UIUC header
Mias_header2

Cornerstone Technologies for Automated Text Analysis

Links: ppt

Participants: Dan Roth

Most of the world's information comes in the form of unstructured natural language text. Accessing that text in a meaningful way (beyond the keyword level) and extracting relevant content is inherently difficult, in large part because relevant concepts may be expressed in a wide variety of ways. The goal of our work is to make relevant concepts in natural-language text easily accessible to analysts or higher-order automated systems by developing a suite of efficient, precise, and domain-adaptable tools that implement a range of information extraction, synthesis, and display applications. You can try many of our tools at our web site, http://l2r.cs.uiuc.edu/~cogcomp/demos.php.

Core Information Technologies
Although many systems tackle the problem of presenting large quantities of information efficiently and/or selectively, most assume their input comes from databases. However, a huge percentage of data is not organized in databases, but instead written as free-form text. The Multimodal Information Access and Synthesis center at the University of Illinois develops the machine learning theory, algorithms, and tools needed to locate, access, organize and integrate this unstructured data.

Adaptable Technology
One-size-fits-all approaches seldom produce the best solutions for specialized applications, such as those required by government organizations. We base our work on Machine Learning techniques that allow our tools to be adapted to new domains. Members of our research team also develop new approaches to make such adaptation as efficient and low-cost as possible. To see an example, try our English-Russian Entity Discovery tool at the URL address above.

Integrating Diverse Solutions
Many resources have been developed by the academic community that solve one sub-problem in isolation, such as syntactic parsing. However, combining the output of tools that solve different problems is extremely challenging. We have developed and implemented principled, constraint-based approaches to tackle this problem, such as our widely-used Semantic Analysis system.
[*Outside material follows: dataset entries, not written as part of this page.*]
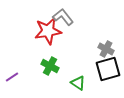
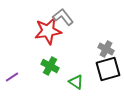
green triangle: moved 2 px left, 1 px up
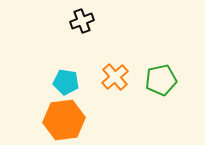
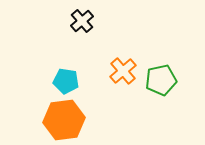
black cross: rotated 20 degrees counterclockwise
orange cross: moved 8 px right, 6 px up
cyan pentagon: moved 1 px up
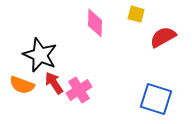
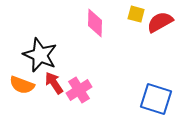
red semicircle: moved 3 px left, 15 px up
_________________________________________________________

Concepts, not Keywords
A key problem that drives much of our current research is that even with the most sophisticated algorithms and powerful computers, simply using individual words (or even two-, three-, or five-word sequences) as the fundamental building blocks of understanding text cannot capture all relevant information in natural language text, because meaning is highly dependent on context. For example, "JFK" might refer to the former US president or the airport.

Knowledge and Understanding
Working at the level of concepts rather than words, while still using free-form text as our input, allows us to directly represent knowledge and reasoning. One strand of our research we are investigating is a hybrid natural language and logical approach to text representation and understanding, to allow an automated system to recognize, for example, that "Smith gave Jones the means to destroy the bridge" implies that "Jones has dangerous ordnance equipment."

Leveraging Human Expertise
We are investigating techniques that allow human experts to efficiently train machine learning-based systems. We are developing protocols that help the system to identify what it needs to know, so that it can ask for the minimal amount of guidance that achieves the maximum improvement in performance.

_________________________________________________________

Concept Recognition and Disambiguation
Concept recognition, a superset of Named Entity recognition, focuses on recognizing groups of words that represent a concept of interest. To integrate information from different sources, it is critical both to adapt the tools to the new domains, and to determine when different representations refer to the same underlying entity. This technology is critical to intelligent search, analyst support, and data integration.

Named Entity Recognition
A critical first step in extracting meaning from text is to recognize groups of words that refer to entities of interest - for example, names of people, locations, and organizations, and numbers such as times, dates, and quantities. Two of our projects developed machine-learning-based tools for recognizing such entities: our Named Entity Recognizer and our Number Quantization tool directly annotate raw text to indicate boundaries and types of entities.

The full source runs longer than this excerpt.